• What this task involves
Take the lines below from the one with "Reparation av elektriska apparater" through the one with "Red caviar Kamchadal" and retype them exactly. Include nothing else, and no pictures.

• Stored data

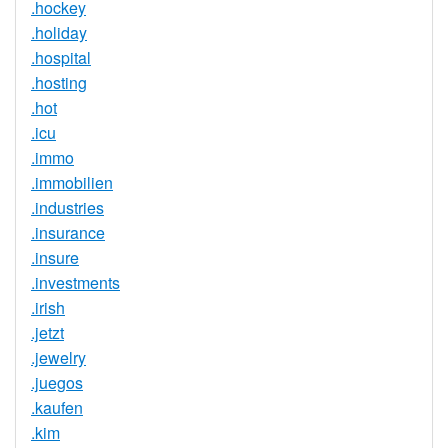
.hockey
.holiday
.hospital
.hosting
.hot
.icu
.immo
.immobilien
.industries
.insurance
.insure
.investments
.irish
.jetzt
.jewelry
.juegos
.kaufen
.kim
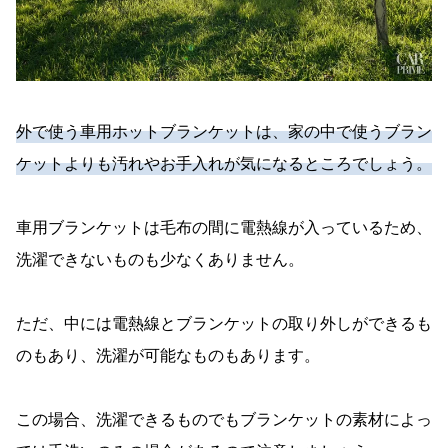
外で使う車用ホットブランケットは、家の中で使うブラン
ケットよりも汚れやお手入れが気になるところでしょう。
車用ブランケットは毛布の間に電熱線が入っているため、
洗濯できないものも少なくありません。
ただ、中には電熱線とブランケットの取り外しができるも
のもあり、洗濯が可能なものもあります。
この場合、洗濯できるものでもブランケットの素材によっ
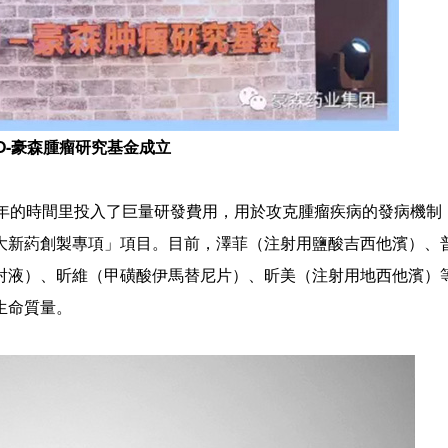
CO-豪森腫瘤研究基金成立
的時間里投入了巨量研發費用，用於攻克腫瘤疾病的發病機制
大新葯創製專項」項目。目前，澤菲（注射用鹽酸吉西他濱）、
射液）、昕維（甲磺酸伊馬替尼片）、昕美（注射用地西他濱）
生命質量。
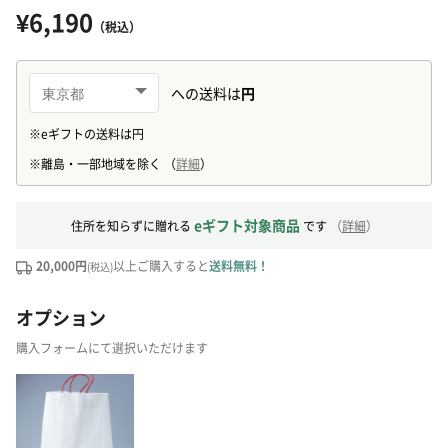
¥6,190
（税込）
eギフト対象商品
住所を知らずに贈れる
です
（
詳細
）
20,000円
以上ご購入すると
送料無料！
(税込)
オプション
購入フォームにて選択いただけます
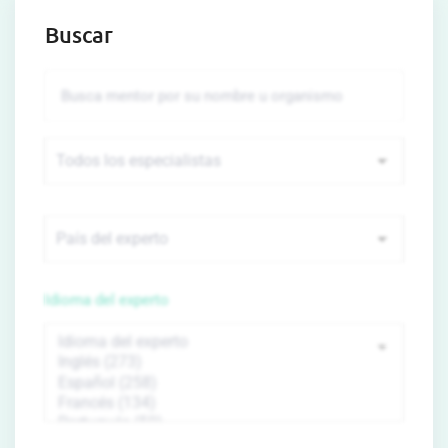
Buscar
Idioma del experto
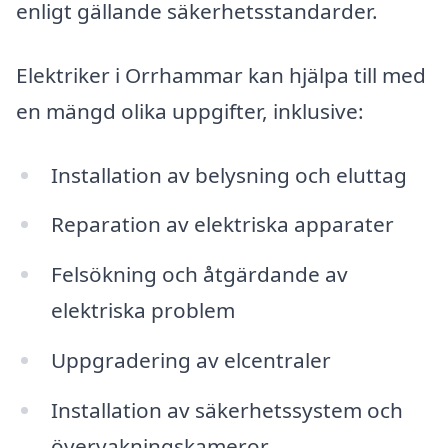
enligt gällande säkerhetsstandarder.
Elektriker i Orrhammar kan hjälpa till med
en mängd olika uppgifter, inklusive:
Installation av belysning och eluttag
Reparation av elektriska apparater
Felsökning och åtgärdande av
elektriska problem
Uppgradering av elcentraler
Installation av säkerhetssystem och
övervakningskameror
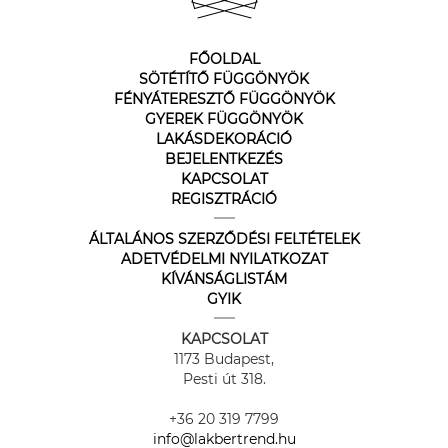
FŐOLDAL
SÖTÉTÍTŐ FÜGGÖNYÖK
FÉNYÁTERESZTŐ FÜGGÖNYÖK
GYEREK FÜGGÖNYÖK
LAKÁSDEKORÁCIÓ
BEJELENTKEZÉS
KAPCSOLAT
REGISZTRÁCIÓ
ÁLTALÁNOS SZERZŐDÉSI FELTÉTELEK
ADETVÉDELMI NYILATKOZAT
KÍVÁNSÁGLISTÁM
GYIK
KAPCSOLAT
1173 Budapest,
Pesti út 318.
+36 20 319 7799
info@lakbertrend.hu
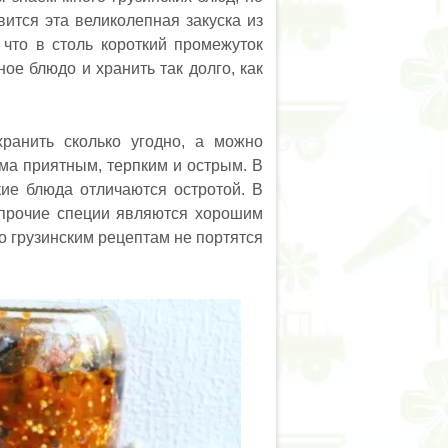
вится эта великолепная закуска из
 что в столь короткий промежуток
ое блюдо и хранить так долго, как
ранить сколько угодно, а можно
ьма приятным, терпким и острым. В
кие блюда отличаются остротой. В
и прочие специи являются хорошим
 грузинским рецептам не портятся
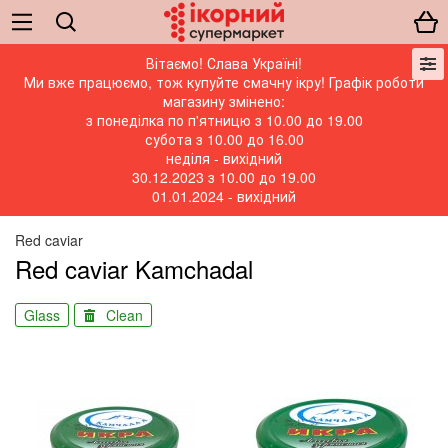
Вітаємо! Слава Україні!
Ми вже працюємо, тож купуйте смачну ікру! Графік роботи
магазину змінено:
з понеділка по п'ятницю з 10.00 до 19.00
субота з 10.00 до 16.00
неділя - вихідний
30.12.2023 з 10.00 до 19.00
01.01.2024 - вихідний
Red caviar
Red caviar Kamchadal
Glass
Clean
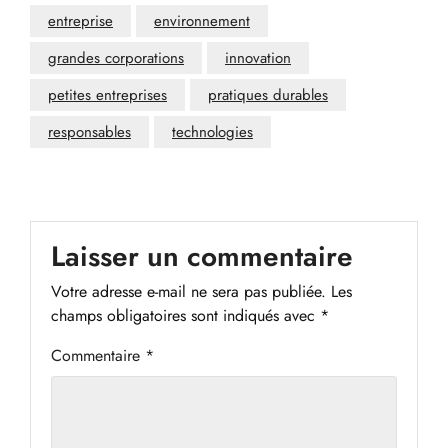
entreprise
environnement
grandes corporations
innovation
petites entreprises
pratiques durables
responsables
technologies
Laisser un commentaire
Votre adresse e-mail ne sera pas publiée.
Les
champs obligatoires sont indiqués avec
*
Commentaire
*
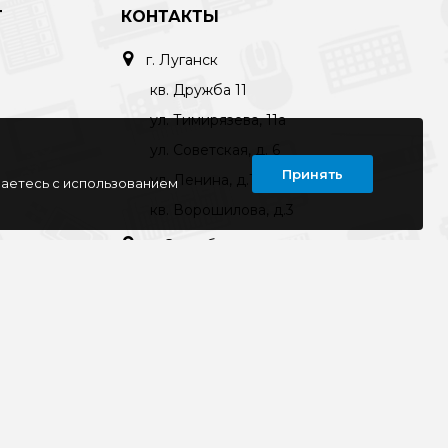
Т
КОНТАКТЫ
г. Луганск
кв. Дружба 11
ул. Тимирязева, 11а
ул. Советская, д. 6
Принять
ул. Ленина, д.143
шаетесь с использованием
кв. Ворошилова, д.3
г. Старобельск
ул. Коммунаров 89а
kompline-lg@mail.ru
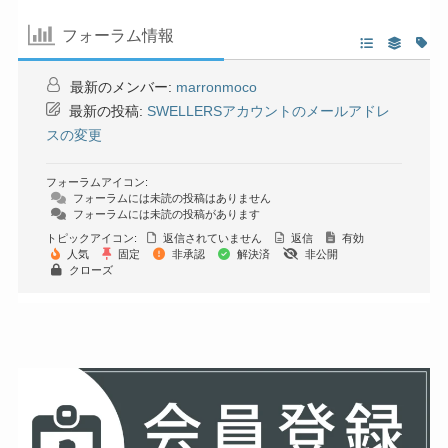
フォーラム情報
最新のメンバー:
marronmoco
最新の投稿:
SWELLERSアカウントのメールアドレ
スの変更
フォーラムアイコン:
フォーラムには未読の投稿はありません
フォーラムには未読の投稿があります
トピックアイコン:
返信されていません
返信
有効
人気
固定
非承認
解決済
非公開
クローズ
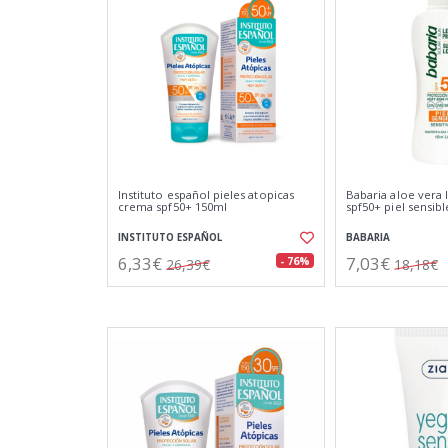
Instituto español pieles atopicas
Babaria aloe vera 
crema spf50+ 150ml
spf50+ piel sensib
INSTITUTO ESPAÑOL
BABARIA
6,33€
7,03€
- 76%
26,39€
18,18€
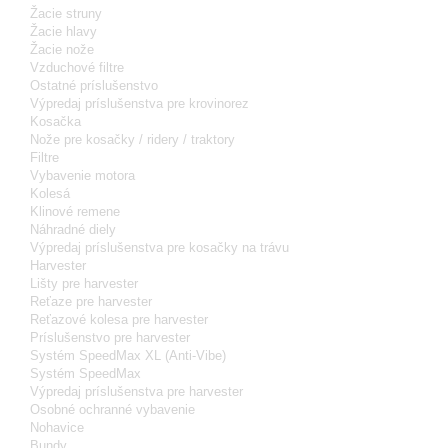
Žacie struny
Žacie hlavy
Žacie nože
Vzduchové filtre
Ostatné príslušenstvo
Výpredaj príslušenstva pre krovinorez
Kosačka
Nože pre kosačky / ridery / traktory
Filtre
Vybavenie motora
Kolesá
Klinové remene
Náhradné diely
Výpredaj príslušenstva pre kosačky na trávu
Harvester
Lišty pre harvester
Reťaze pre harvester
Reťazové kolesa pre harvester
Príslušenstvo pre harvester
Systém SpeedMax XL (Anti-Vibe)
Systém SpeedMax
Výpredaj príslušenstva pre harvester
Osobné ochranné vybavenie
Nohavice
Bundy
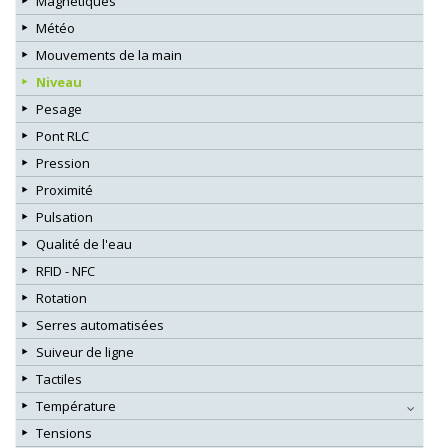
Magnétiques
Météo
Mouvements de la main
Niveau
Pesage
Pont RLC
Pression
Proximité
Pulsation
Qualité de l'eau
RFID - NFC
Rotation
Serres automatisées
Suiveur de ligne
Tactiles
Température
Tensions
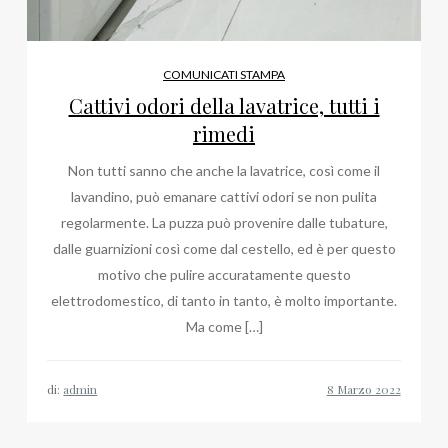
COMUNICATI STAMPA
Cattivi odori della lavatrice, tutti i
rimedi
Non tutti sanno che anche la lavatrice, così come il
lavandino, può emanare cattivi odori se non pulita
regolarmente. La puzza può provenire dalle tubature,
dalle guarnizioni così come dal cestello, ed è per questo
motivo che pulire accuratamente questo
elettrodomestico, di tanto in tanto, è molto importante.
Ma come […]
di:
admin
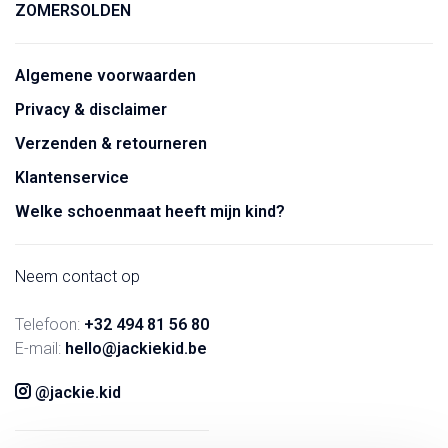
ZOMERSOLDEN
Algemene voorwaarden
Privacy & disclaimer
Verzenden & retourneren
Klantenservice
Welke schoenmaat heeft mijn kind?
Neem contact op
Telefoon:
+32 494 81 56 80
E-mail:
hello@jackiekid.be
@jackie.kid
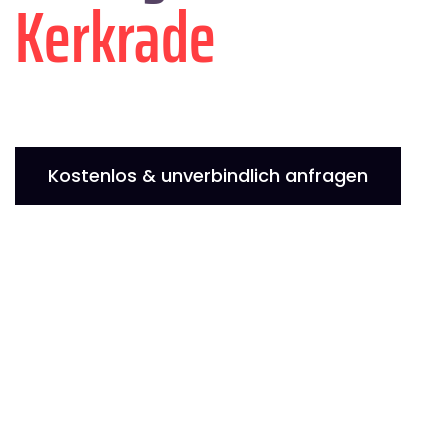
Kerkrade
Kostenlos & unverbindlich anfragen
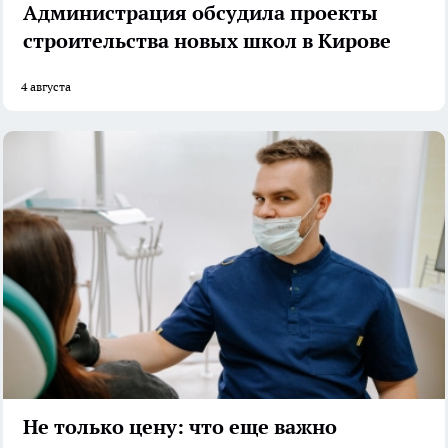
Администрация обсудила проекты
строительства новых школ в Кирове
4 августа
Не только цену: что еще важно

• Solution to the exercise
Reparation av elektriska apparater
Felsökning och åtgärdande av
elektriska problem
Uppgradering av elcentraler
Installation av säkerhetssystem och
övervakningskameror
FŐOLDAL
SÖTÉTÍTŐ FÜGGÖNYÖK
FÉNYÁTERESZTŐ FÜGGÖNYÖK
GYEREK FÜGGÖNYÖK
LAKÁSDEKORÁCIÓ
BEJELENTKEZÉS
KAPCSOLAT
REGISZTRÁCIÓ
ÁLTALÁNOS SZERZŐDÉSI FELTÉTELEK
ADETVÉDELMI NYILATKOZAT
KÍVÁNSÁGLISTÁM
GYIK
KAPCSOLAT
1173 Budapest,
Pesti út 318.
+36 20 319 7799
info@lakbertrend.hu
вится эта великолепная закуска из
 что в столь короткий промежуток
ое блюдо и хранить так долго, как
ранить сколько угодно, а можно
ьма приятным, терпким и острым. В
кие блюда отличаются остротой. В
и прочие специи являются хорошим
 грузинским рецептам не портятся
Вітаємо! Слава Україні!
Ми вже працюємо, тож купуйте смачну ікру! Графік роботи
магазину змінено:
з понеділка по п'ятницю з 10.00 до 19.00
субота з 10.00 до 16.00
неділя - вихідний
30.12.2023 з 10.00 до 19.00
01.01.2024 - вихідний
Red caviar
Red caviar Kamchadal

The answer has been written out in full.